• **What is needed**
Please report each line of the data below that contains "SOCIAL".

Items from a dataset
|---|

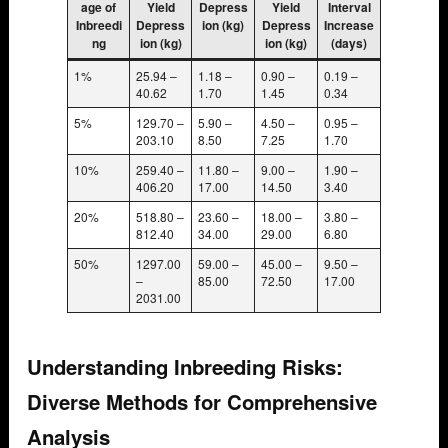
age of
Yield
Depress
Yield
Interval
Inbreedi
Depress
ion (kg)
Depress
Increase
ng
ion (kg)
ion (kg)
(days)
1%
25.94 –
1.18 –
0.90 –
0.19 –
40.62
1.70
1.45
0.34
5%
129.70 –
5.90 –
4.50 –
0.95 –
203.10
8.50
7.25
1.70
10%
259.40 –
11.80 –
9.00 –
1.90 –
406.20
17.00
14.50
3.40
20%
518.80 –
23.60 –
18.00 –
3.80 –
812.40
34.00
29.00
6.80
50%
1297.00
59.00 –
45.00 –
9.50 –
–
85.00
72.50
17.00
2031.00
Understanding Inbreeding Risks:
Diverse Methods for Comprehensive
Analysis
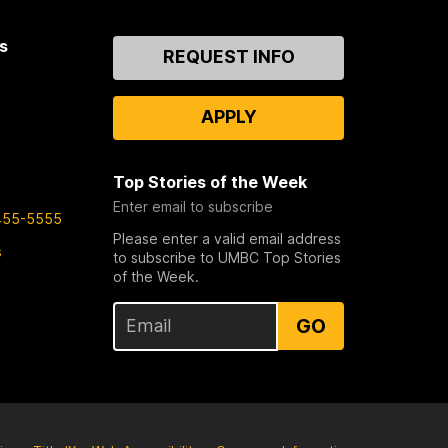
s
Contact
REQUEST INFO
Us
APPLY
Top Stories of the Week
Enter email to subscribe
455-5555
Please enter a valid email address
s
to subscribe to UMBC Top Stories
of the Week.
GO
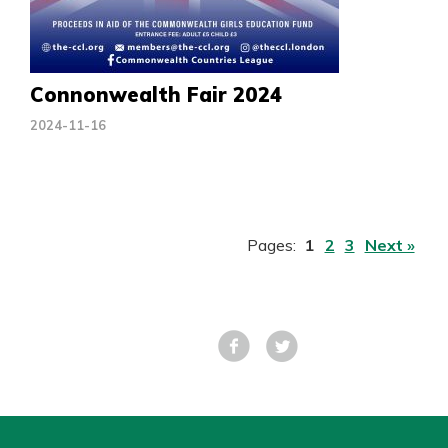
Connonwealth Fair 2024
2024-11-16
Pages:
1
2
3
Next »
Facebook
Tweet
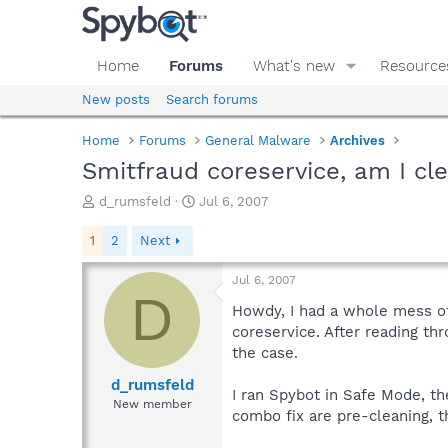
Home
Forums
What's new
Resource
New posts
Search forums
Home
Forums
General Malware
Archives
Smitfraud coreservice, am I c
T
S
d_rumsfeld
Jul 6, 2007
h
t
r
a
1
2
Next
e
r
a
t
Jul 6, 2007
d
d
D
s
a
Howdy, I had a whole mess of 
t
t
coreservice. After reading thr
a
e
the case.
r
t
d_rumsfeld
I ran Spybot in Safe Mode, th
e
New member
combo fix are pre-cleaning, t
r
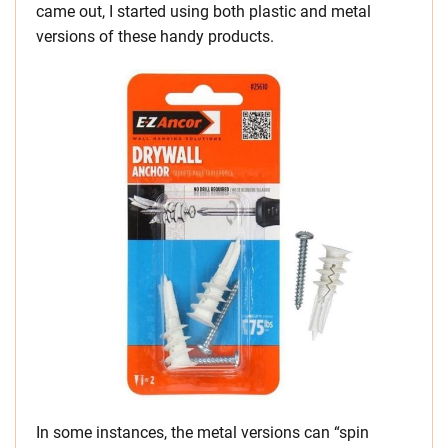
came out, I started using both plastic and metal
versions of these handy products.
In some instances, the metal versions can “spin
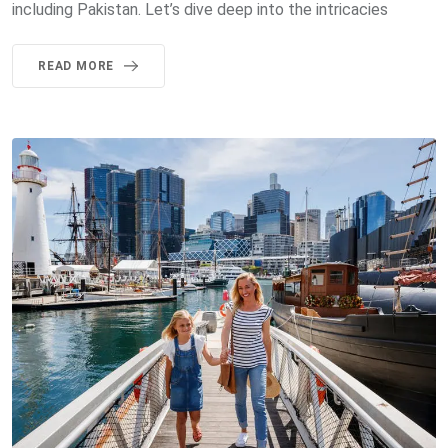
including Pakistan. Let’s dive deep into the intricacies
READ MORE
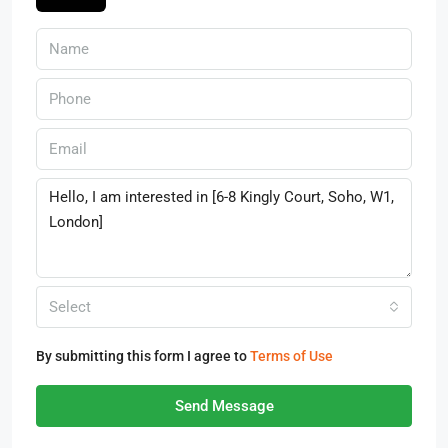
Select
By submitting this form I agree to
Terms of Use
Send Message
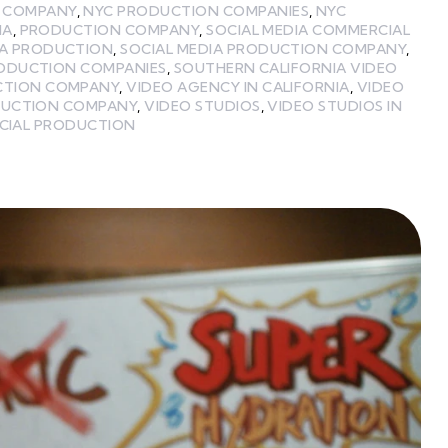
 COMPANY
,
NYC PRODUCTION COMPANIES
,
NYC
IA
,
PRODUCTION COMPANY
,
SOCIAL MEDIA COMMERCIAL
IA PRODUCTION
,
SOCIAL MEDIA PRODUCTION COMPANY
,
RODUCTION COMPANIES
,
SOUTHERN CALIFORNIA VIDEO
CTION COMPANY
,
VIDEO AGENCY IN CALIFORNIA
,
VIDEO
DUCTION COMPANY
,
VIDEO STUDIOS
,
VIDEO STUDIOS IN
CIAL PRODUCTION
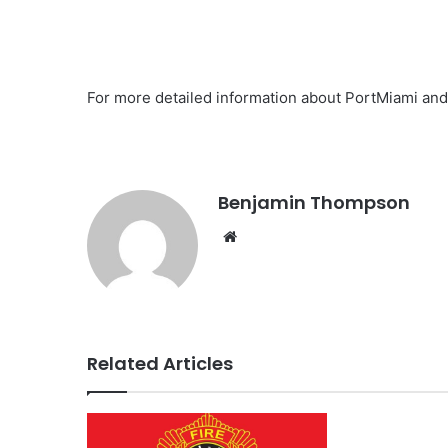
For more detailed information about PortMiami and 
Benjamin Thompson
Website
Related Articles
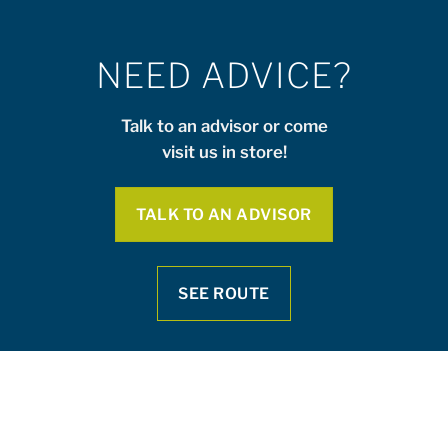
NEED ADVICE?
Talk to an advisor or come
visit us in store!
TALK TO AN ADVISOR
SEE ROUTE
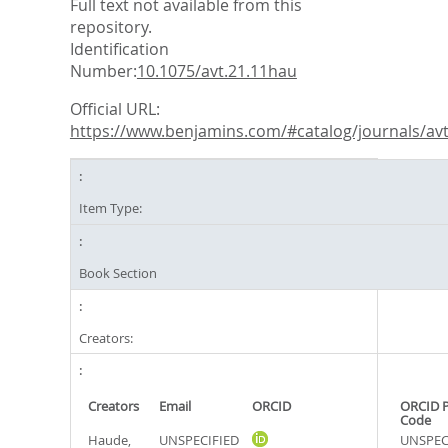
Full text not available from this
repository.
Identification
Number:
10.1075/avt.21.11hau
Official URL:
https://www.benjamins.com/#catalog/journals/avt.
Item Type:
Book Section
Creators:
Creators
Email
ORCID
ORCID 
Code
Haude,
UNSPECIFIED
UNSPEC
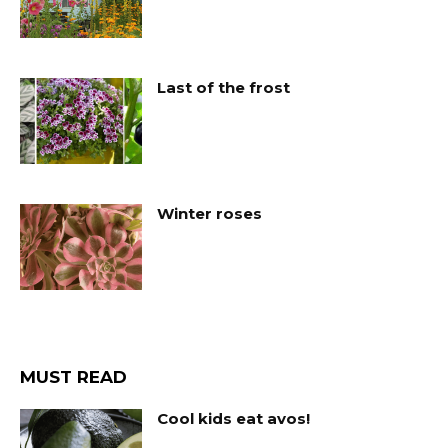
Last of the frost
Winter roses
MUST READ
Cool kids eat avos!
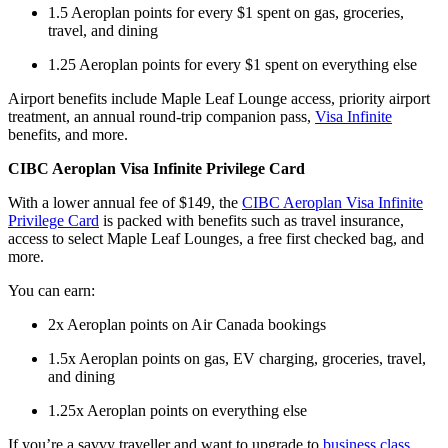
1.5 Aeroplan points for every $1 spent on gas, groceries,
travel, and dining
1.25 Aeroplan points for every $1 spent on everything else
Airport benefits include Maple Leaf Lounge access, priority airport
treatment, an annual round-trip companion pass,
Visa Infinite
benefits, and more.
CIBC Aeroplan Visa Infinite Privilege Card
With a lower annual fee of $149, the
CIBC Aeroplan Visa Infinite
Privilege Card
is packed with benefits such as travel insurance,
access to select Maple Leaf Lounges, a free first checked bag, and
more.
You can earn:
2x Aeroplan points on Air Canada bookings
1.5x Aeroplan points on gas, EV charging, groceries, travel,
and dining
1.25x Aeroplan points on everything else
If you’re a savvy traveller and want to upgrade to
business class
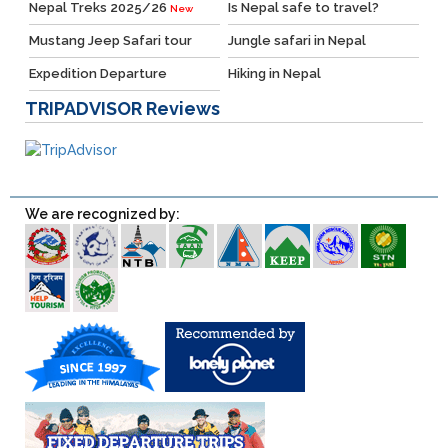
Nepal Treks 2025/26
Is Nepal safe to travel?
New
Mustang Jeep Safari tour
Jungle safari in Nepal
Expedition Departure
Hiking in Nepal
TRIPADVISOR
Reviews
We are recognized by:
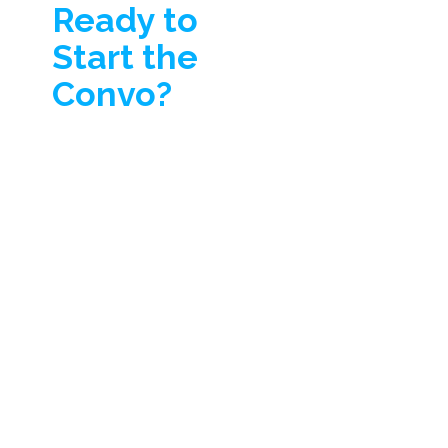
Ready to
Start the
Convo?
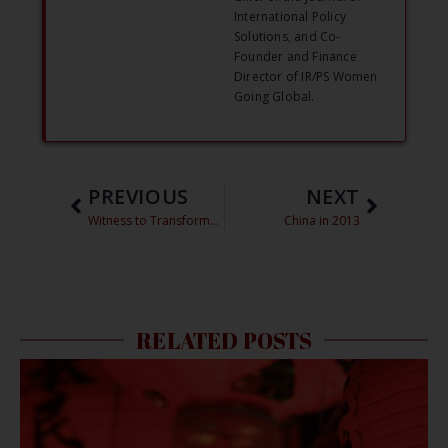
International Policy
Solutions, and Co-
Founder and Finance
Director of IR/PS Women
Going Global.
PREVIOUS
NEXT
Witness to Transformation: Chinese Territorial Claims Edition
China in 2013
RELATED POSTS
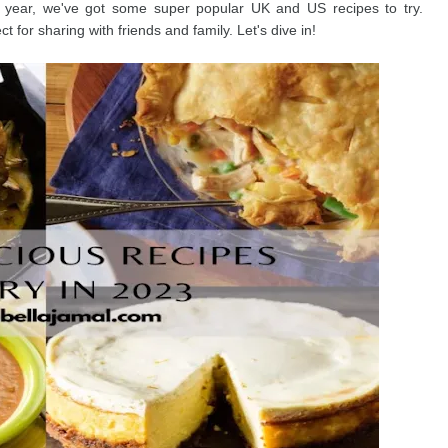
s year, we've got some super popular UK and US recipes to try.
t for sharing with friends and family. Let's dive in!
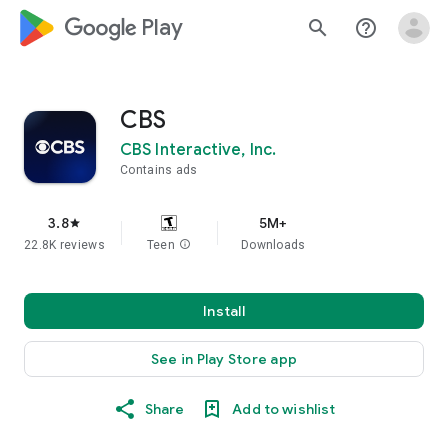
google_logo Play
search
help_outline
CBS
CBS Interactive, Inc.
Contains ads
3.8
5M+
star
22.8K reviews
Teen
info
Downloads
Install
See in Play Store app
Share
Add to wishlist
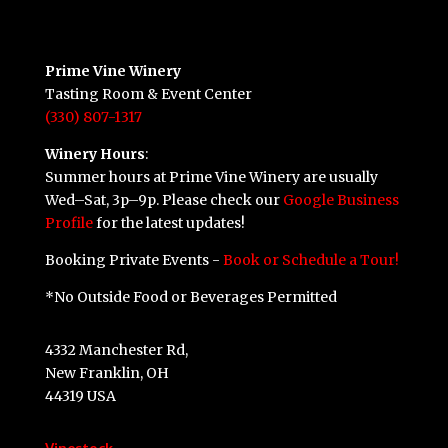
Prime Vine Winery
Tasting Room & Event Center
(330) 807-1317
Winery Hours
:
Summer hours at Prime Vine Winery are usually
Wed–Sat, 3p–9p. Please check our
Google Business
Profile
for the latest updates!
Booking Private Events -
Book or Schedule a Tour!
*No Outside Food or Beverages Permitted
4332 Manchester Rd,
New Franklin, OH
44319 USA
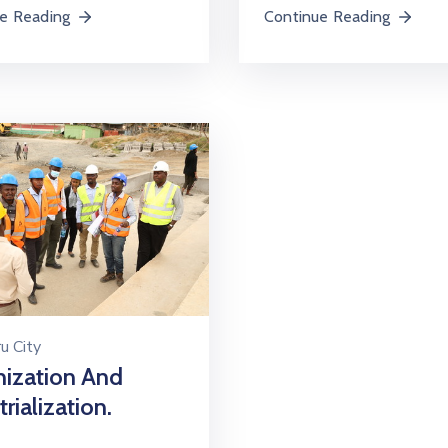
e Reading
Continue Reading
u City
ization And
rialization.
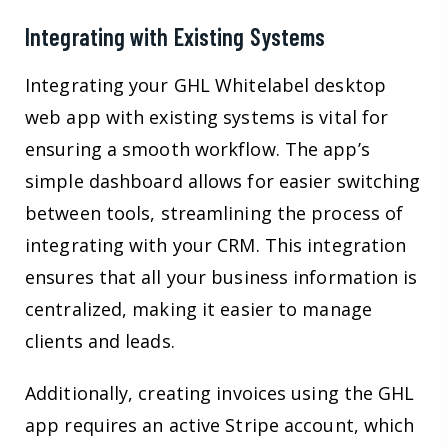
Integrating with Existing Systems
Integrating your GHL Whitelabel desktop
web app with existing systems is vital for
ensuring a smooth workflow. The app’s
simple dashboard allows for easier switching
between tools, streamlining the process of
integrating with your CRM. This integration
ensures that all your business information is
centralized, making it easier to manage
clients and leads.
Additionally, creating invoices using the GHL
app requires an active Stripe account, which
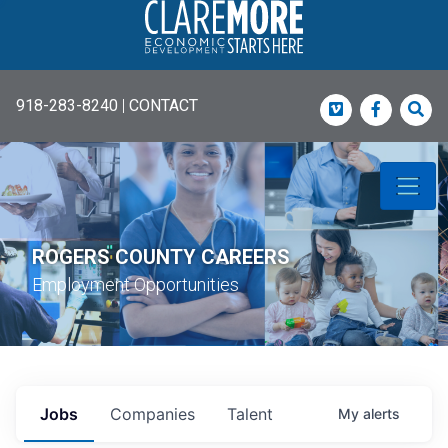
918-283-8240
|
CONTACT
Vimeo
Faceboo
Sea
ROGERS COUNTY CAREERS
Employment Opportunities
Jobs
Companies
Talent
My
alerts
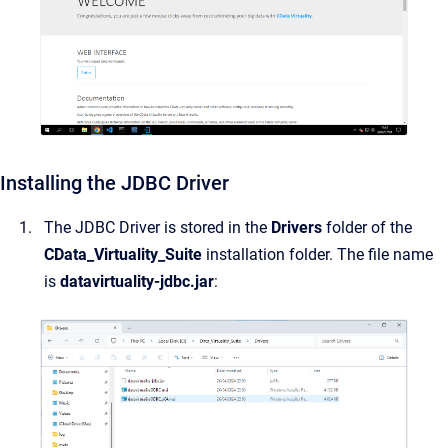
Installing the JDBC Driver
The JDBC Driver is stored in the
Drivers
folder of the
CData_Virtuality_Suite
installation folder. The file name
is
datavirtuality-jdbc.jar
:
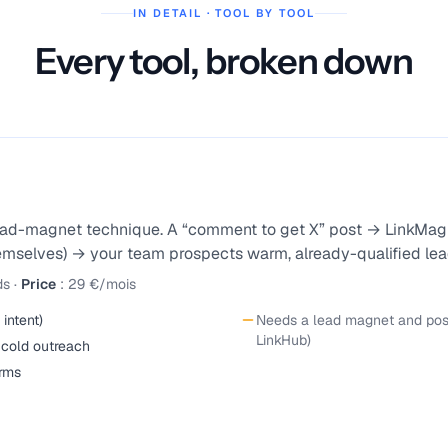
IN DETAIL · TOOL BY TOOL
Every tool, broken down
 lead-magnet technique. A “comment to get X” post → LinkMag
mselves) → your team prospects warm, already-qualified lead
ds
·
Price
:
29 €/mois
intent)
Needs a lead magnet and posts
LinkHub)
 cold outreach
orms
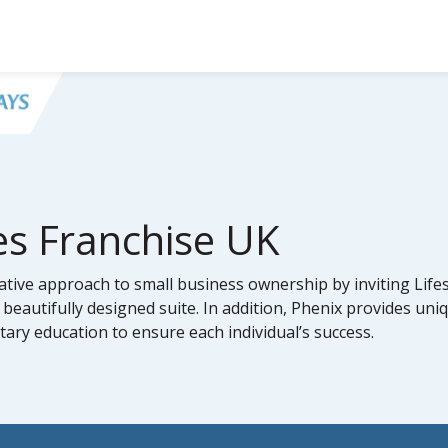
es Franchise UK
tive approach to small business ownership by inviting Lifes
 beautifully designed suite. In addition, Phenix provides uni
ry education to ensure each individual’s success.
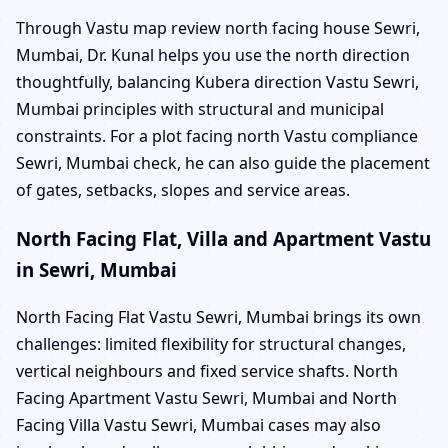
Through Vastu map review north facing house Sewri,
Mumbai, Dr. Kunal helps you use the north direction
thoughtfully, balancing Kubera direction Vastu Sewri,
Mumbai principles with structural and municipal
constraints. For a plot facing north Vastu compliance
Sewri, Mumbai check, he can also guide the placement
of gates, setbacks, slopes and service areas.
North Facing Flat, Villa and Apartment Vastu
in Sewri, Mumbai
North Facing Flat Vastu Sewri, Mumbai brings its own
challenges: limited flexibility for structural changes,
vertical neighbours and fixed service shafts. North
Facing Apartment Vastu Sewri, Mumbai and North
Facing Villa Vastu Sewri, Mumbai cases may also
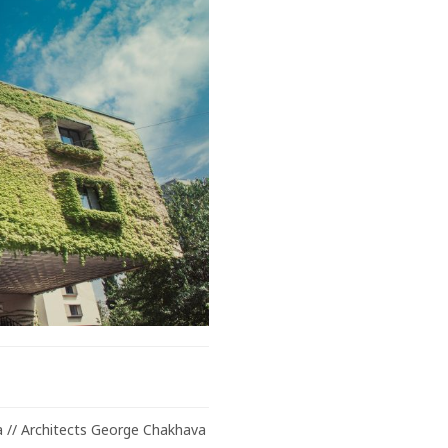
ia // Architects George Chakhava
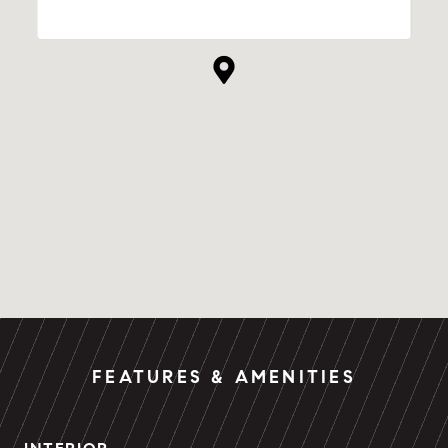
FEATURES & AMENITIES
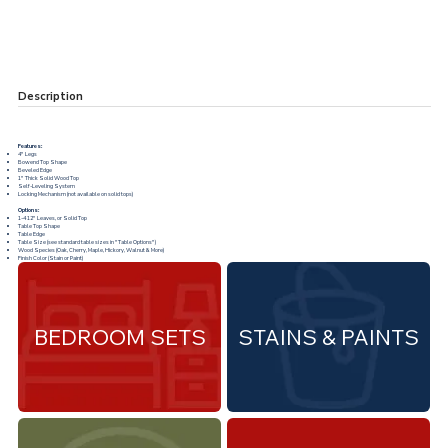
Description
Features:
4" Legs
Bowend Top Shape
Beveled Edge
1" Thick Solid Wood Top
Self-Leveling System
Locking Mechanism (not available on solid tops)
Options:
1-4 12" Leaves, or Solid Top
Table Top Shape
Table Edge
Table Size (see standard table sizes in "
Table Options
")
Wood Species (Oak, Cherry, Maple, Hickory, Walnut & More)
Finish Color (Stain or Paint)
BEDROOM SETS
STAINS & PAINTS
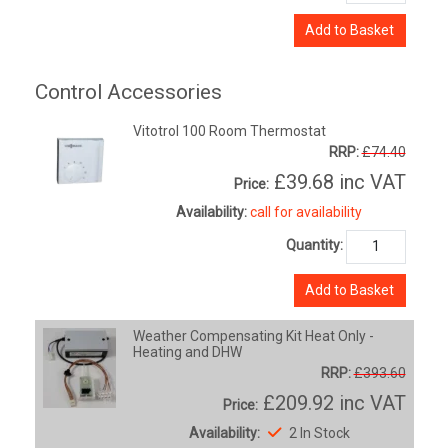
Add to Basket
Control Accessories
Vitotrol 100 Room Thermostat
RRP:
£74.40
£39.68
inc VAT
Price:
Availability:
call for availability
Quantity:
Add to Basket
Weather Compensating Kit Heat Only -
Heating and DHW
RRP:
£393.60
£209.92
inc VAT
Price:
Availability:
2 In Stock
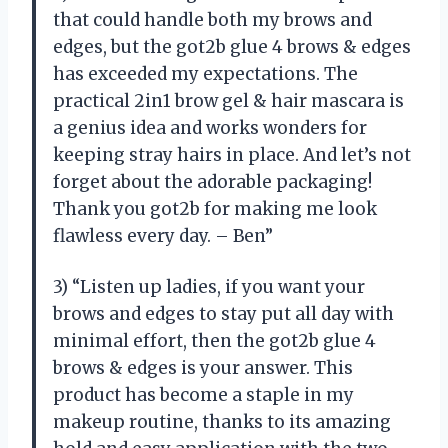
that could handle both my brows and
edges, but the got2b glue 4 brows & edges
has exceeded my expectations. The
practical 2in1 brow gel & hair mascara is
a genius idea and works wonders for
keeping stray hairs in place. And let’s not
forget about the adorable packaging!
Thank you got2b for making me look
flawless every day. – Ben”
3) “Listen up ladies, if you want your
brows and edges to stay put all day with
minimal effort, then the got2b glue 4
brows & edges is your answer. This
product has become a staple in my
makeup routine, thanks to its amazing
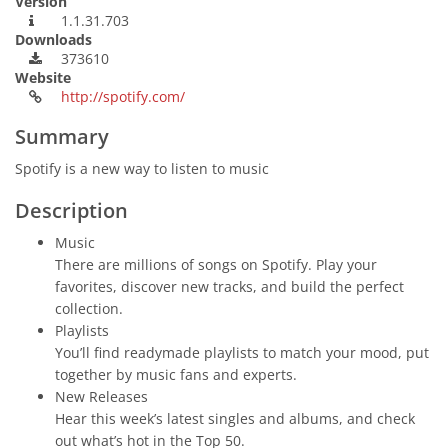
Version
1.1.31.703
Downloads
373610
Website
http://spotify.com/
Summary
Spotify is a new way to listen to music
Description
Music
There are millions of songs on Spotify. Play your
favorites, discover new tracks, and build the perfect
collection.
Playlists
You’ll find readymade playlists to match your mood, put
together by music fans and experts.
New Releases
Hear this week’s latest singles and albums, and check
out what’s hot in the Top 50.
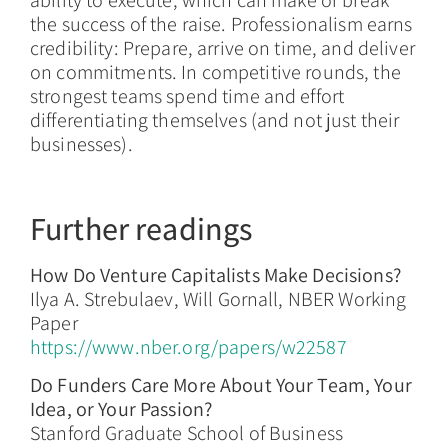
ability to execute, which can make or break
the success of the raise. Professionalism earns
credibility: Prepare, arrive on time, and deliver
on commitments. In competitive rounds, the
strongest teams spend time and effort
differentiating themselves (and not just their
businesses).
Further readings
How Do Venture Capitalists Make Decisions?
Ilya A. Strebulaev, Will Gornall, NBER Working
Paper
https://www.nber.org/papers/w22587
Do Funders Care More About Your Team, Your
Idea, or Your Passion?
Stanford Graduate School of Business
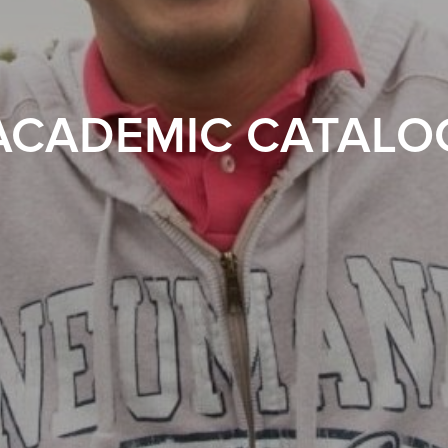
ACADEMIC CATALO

|---|

• **Completed task**
SOCIAL MEDIA COMMERCIAL
SOCIAL MEDIA PRODUCTION COMPANY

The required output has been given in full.